Locate "Show me where left" in the data below, then output the line it is on and all following lines through the last, word for word. Skip any pictures.

== Segment start ==

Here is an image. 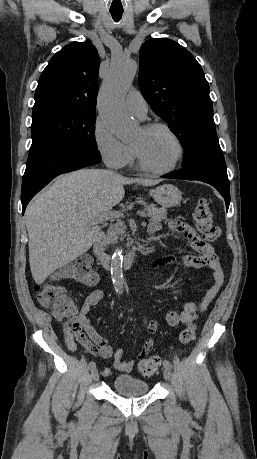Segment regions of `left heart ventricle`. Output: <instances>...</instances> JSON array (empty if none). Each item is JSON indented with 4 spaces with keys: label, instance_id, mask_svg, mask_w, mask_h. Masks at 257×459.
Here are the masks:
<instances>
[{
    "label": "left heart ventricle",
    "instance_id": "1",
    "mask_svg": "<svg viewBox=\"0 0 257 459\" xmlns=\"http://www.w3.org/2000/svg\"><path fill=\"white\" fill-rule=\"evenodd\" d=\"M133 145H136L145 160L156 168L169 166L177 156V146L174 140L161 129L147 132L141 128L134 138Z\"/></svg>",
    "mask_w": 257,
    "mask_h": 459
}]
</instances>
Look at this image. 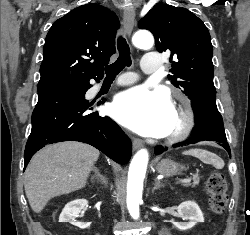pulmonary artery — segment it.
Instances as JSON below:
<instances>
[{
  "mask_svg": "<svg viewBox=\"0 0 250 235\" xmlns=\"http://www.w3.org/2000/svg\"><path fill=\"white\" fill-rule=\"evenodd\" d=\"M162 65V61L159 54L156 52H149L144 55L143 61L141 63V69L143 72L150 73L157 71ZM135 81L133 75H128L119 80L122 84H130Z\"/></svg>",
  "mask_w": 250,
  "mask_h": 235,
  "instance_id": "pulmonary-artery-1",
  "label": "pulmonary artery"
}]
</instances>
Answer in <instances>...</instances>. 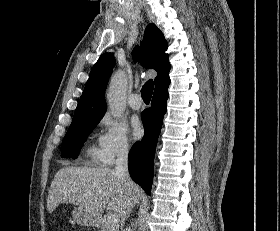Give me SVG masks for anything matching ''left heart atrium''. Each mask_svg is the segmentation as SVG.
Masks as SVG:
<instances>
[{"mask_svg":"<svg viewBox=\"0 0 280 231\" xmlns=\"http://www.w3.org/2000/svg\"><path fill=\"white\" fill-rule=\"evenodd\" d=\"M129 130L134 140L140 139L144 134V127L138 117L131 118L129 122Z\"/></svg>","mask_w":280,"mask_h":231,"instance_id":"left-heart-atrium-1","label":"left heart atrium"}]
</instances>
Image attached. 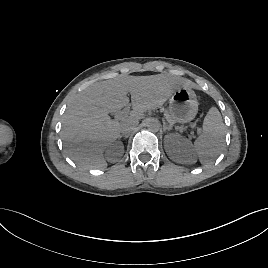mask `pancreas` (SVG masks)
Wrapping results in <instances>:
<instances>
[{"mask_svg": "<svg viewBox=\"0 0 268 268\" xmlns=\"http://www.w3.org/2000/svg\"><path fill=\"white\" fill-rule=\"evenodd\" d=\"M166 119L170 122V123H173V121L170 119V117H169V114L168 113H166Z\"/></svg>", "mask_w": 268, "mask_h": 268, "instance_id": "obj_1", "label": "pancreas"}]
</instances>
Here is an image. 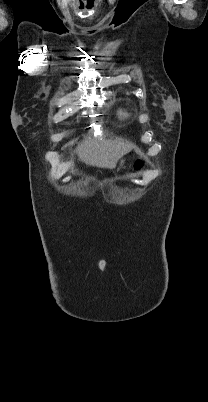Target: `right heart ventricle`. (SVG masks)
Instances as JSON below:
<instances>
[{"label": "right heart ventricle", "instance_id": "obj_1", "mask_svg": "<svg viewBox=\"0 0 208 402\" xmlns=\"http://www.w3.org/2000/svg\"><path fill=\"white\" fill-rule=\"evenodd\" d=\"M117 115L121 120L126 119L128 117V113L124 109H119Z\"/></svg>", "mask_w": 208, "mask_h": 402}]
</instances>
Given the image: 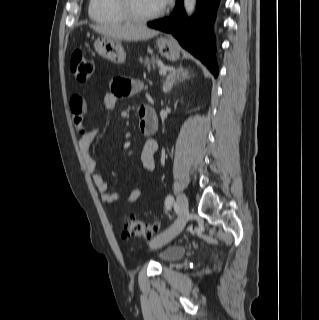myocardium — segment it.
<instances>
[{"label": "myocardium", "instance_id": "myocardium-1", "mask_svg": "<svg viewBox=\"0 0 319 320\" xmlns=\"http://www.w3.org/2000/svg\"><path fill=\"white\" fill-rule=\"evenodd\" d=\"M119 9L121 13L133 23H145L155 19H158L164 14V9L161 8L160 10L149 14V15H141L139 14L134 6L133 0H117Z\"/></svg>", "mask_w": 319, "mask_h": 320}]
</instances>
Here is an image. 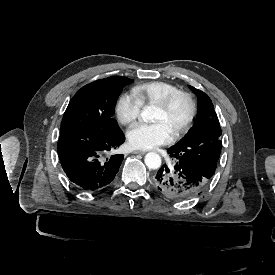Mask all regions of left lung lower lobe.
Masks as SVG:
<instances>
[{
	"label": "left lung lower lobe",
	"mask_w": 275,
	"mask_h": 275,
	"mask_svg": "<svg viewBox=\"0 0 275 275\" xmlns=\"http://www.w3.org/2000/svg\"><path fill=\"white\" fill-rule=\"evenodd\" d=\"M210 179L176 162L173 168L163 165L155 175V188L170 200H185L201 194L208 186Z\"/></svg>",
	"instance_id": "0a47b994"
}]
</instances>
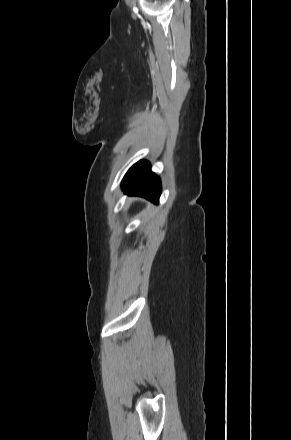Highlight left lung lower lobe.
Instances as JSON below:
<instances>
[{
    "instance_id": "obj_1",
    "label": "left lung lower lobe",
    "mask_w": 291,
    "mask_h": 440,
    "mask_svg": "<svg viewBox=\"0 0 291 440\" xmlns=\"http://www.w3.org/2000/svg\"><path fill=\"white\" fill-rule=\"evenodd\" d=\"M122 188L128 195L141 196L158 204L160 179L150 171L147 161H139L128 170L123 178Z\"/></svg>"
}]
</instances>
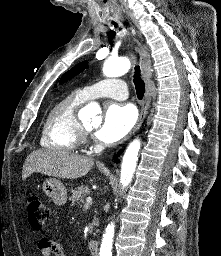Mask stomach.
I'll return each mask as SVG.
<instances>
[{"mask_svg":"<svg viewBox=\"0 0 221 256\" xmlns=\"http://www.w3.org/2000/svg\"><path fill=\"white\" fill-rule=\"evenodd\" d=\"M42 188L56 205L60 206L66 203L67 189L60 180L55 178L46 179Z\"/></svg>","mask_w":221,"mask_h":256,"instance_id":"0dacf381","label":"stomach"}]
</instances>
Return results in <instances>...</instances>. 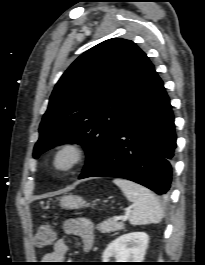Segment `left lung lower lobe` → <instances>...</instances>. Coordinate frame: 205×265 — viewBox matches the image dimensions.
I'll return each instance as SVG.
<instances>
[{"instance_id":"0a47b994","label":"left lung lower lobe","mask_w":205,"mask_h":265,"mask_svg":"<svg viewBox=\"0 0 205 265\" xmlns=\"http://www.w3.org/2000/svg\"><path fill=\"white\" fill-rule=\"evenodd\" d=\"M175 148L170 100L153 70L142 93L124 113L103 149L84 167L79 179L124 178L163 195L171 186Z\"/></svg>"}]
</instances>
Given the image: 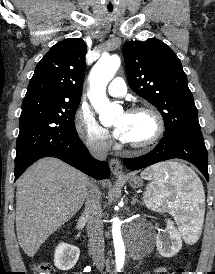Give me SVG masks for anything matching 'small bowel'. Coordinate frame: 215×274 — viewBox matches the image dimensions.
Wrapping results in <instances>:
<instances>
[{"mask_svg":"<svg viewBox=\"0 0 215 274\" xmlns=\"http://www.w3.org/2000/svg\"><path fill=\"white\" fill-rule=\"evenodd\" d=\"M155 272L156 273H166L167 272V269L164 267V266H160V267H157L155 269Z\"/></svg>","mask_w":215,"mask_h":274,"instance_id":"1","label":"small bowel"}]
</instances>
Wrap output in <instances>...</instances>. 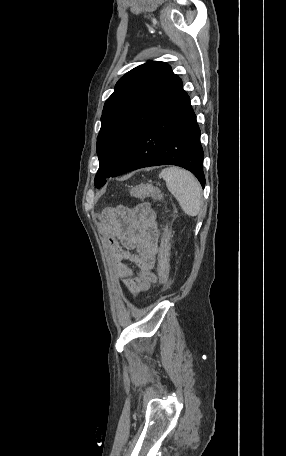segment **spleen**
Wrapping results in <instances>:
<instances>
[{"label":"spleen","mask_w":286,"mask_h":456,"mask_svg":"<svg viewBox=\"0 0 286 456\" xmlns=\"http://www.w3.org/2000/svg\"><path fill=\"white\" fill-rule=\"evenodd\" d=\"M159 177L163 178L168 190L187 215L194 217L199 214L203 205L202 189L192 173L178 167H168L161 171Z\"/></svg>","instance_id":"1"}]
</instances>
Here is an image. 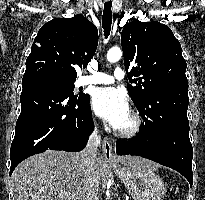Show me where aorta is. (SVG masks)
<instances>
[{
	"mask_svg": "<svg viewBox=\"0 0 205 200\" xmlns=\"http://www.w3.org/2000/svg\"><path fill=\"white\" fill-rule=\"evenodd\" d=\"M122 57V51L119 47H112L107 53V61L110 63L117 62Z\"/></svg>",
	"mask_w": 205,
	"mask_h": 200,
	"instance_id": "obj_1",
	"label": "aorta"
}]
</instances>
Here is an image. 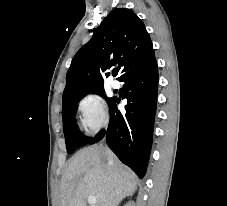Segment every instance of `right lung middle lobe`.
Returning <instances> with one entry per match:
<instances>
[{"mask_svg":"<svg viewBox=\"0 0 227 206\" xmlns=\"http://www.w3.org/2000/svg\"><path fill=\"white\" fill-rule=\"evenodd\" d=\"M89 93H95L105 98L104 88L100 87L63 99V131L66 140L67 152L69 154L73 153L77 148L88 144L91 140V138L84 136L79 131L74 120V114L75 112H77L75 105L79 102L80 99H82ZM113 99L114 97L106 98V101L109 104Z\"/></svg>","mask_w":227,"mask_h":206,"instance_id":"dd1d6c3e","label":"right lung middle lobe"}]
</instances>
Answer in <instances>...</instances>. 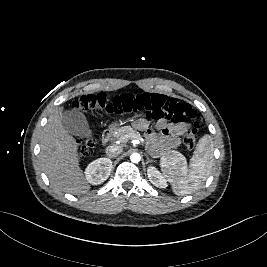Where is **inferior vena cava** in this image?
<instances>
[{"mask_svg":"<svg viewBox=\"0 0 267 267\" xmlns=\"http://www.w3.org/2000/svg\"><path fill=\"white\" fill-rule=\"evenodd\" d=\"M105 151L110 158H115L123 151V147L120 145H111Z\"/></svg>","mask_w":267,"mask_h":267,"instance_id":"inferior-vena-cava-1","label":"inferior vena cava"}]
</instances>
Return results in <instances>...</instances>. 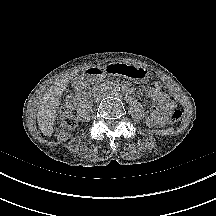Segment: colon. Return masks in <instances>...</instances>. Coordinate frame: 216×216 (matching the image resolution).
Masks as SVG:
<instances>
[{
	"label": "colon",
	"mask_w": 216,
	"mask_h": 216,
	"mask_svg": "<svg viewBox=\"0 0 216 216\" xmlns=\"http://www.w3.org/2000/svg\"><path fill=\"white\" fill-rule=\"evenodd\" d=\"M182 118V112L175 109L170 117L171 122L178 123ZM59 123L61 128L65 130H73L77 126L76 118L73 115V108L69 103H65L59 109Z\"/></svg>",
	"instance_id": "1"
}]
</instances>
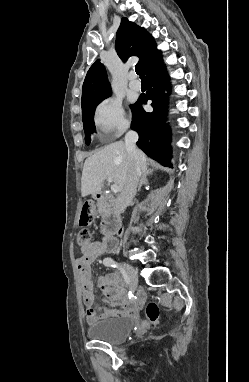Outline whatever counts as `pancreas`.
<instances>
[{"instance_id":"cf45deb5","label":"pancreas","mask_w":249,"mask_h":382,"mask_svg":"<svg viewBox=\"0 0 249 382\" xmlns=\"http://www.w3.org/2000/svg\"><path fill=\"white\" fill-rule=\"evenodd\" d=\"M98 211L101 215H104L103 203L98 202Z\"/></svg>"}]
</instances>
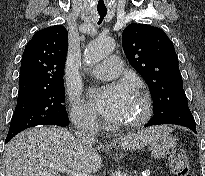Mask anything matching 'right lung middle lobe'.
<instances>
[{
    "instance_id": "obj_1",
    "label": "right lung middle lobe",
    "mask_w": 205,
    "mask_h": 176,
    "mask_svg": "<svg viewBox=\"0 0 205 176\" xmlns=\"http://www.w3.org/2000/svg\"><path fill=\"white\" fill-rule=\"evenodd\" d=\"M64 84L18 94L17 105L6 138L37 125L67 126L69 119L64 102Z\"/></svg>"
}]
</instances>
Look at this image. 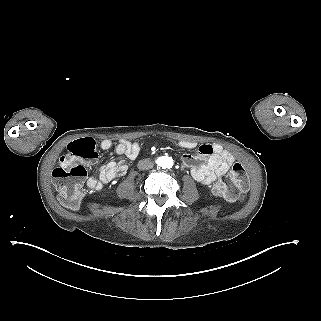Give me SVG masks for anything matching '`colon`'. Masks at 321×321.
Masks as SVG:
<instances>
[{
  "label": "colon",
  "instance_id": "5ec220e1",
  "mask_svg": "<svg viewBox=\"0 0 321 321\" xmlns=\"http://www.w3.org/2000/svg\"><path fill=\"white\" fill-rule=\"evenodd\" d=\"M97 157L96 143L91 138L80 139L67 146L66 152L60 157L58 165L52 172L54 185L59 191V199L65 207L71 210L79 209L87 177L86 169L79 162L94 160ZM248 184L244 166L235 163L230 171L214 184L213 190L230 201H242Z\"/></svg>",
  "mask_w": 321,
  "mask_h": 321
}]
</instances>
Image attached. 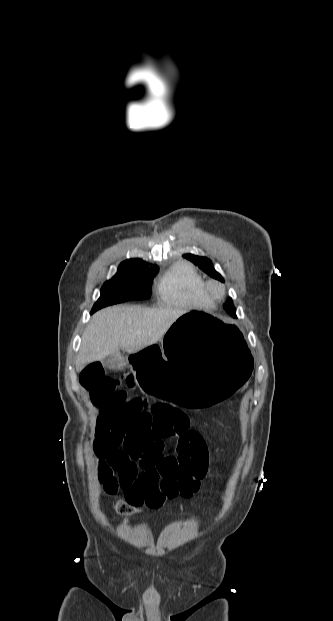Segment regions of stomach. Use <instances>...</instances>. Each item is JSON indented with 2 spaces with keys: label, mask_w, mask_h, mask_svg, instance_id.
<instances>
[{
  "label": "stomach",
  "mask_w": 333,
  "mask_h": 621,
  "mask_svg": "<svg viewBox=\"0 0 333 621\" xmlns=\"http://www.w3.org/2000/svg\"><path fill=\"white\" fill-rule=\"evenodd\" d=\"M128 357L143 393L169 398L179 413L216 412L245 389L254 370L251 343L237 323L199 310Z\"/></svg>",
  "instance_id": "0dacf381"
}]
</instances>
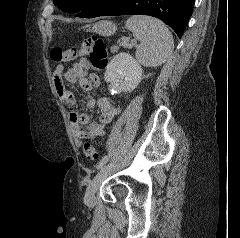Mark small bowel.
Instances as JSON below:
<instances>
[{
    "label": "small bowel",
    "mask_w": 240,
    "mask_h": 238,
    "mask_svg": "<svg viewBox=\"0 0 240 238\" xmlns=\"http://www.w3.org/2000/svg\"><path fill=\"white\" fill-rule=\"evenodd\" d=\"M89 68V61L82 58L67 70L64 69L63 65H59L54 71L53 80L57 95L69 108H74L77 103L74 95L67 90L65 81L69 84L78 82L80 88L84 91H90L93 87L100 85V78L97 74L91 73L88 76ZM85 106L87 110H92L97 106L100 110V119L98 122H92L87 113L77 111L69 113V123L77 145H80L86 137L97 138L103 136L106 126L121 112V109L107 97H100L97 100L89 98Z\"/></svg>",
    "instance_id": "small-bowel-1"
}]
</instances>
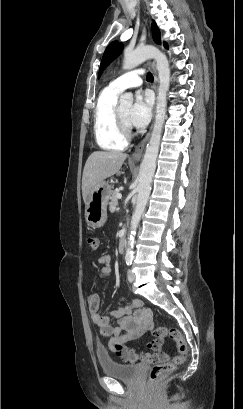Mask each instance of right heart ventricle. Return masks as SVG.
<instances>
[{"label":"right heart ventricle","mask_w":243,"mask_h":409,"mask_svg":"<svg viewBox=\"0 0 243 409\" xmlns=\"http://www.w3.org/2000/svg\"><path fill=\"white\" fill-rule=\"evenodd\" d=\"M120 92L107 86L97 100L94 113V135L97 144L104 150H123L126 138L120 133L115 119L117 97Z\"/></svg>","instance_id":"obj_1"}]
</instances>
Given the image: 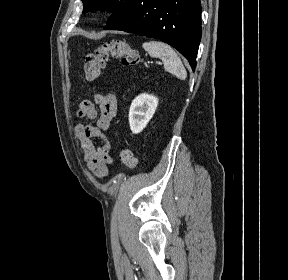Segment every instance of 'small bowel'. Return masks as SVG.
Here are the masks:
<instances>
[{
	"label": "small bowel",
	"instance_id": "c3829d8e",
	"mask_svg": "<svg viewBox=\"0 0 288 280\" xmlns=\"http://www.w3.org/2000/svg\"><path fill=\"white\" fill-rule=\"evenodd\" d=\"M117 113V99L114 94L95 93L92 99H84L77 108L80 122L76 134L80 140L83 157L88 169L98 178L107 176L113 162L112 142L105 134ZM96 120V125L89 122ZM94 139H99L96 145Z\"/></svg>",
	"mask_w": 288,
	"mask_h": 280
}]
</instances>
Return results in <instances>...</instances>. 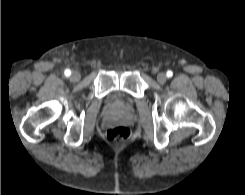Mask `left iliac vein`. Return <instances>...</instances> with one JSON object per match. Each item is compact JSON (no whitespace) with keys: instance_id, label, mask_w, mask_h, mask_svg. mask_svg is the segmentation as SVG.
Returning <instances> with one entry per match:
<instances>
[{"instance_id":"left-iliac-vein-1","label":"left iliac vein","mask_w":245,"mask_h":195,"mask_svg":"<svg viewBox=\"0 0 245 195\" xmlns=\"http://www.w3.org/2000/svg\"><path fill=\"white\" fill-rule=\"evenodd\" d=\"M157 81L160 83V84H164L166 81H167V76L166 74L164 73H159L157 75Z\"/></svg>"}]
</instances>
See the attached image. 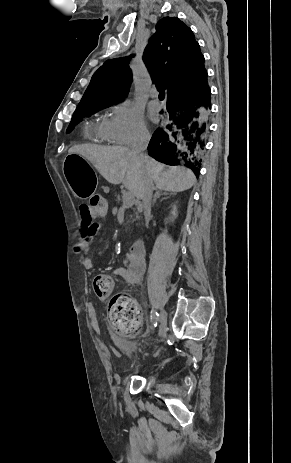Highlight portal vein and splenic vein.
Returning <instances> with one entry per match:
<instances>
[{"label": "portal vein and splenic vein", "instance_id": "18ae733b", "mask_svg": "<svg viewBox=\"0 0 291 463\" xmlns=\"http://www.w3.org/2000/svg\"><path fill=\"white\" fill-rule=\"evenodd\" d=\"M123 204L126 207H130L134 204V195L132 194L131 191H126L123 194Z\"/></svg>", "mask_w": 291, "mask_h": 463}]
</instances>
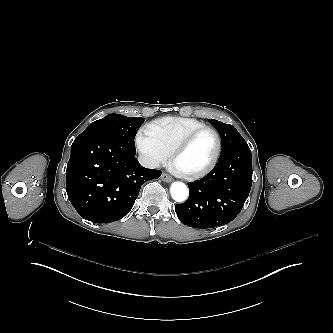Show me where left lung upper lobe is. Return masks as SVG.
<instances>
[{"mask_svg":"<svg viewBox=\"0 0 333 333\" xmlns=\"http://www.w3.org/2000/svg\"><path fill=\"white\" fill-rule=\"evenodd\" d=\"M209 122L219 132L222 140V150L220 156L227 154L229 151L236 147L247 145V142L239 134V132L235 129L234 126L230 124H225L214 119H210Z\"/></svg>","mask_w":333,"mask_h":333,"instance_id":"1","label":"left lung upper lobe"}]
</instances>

== Segment end ==

* Task response:
Show me where left lung upper lobe is. Return masks as SVG.
<instances>
[{"mask_svg":"<svg viewBox=\"0 0 333 333\" xmlns=\"http://www.w3.org/2000/svg\"><path fill=\"white\" fill-rule=\"evenodd\" d=\"M209 122L219 132L222 140V150L220 156L227 154L229 151L236 147L247 145V142L239 134V132L235 129L234 126L230 124H225L214 119H210Z\"/></svg>","mask_w":333,"mask_h":333,"instance_id":"1","label":"left lung upper lobe"}]
</instances>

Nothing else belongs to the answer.